Report: How PA Utility Companies Can Creatively Invest in Electric School Buses

school busImage by Denise McQuillen/Pixabay
Private investment in electric school buses combined with effective policies show promise as electric bus technology improves

PHILADELPHIA, PA — To protect our children’s health and environment, PennPIRG Education Fund and PennEnvironment Research & Policy Center have released a new report to identify new, cutting-edge ways that utility companies can assist school districts in paying for zero-emission buses, and how schools can reap the long-term benefits.

The vast majority of school buses in the United States run on diesel, a climate-polluting fossil fuel that releases toxic fumes linked to life-threatening health problems such as asthma, bronchitis and cancer. Emitting over 5.3 million tons of greenhouse gases per year, not only are diesel buses bad for our children’s health, they’re also bad for the climate.

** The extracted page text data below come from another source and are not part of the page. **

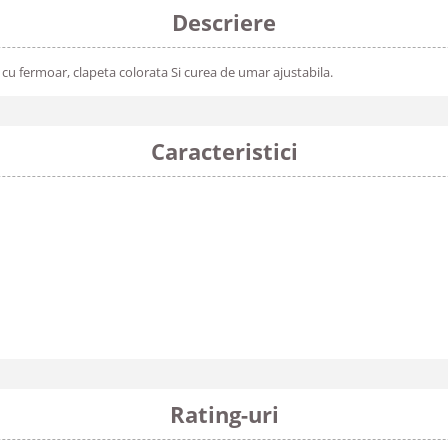
Descriere
 fermoar, clapeta colorata Si curea de umar ajustabila.
Caracteristici
Rating-uri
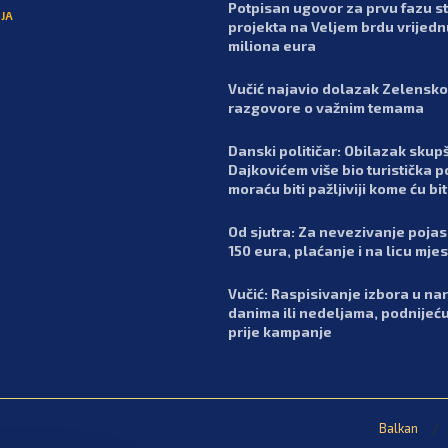
Potpisan ugovor za prvu fazu 
JA
projekta na Veljem brdu vrijedn
miliona eura
Vučić najavio dolazak Zelensko
razgovore o važnim temama
Danski političar: Obilazak skupš
Dajkovićem više bio turistička p
moraću biti pažljiviji kome ću bit
Od sjutra: Za nevezivanje poja
150 eura, plaćanje i na licu mje
Vučić: Raspisivanje izbora u n
danima ili nedeljama, podnijeć
prije kampanje
Balkan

However, there is a cleaner, safer and more long-term budget-friendly alternative: zero-emission electric school buses.

“Electric school buses are ready to roll, but many schools still aren’t sure how to come up with upfront costs to pay for them” said PennPIRG Education Fund Advocate Emma Horst-Martz. “While electric buses can save and even earn schools money over the lifespan of the bus, the initial price tag often presents a hurdle for cash-strapped districts. Upfront investments by utility companies would help ease the transition and accelerate us toward a zero-emission electric future.”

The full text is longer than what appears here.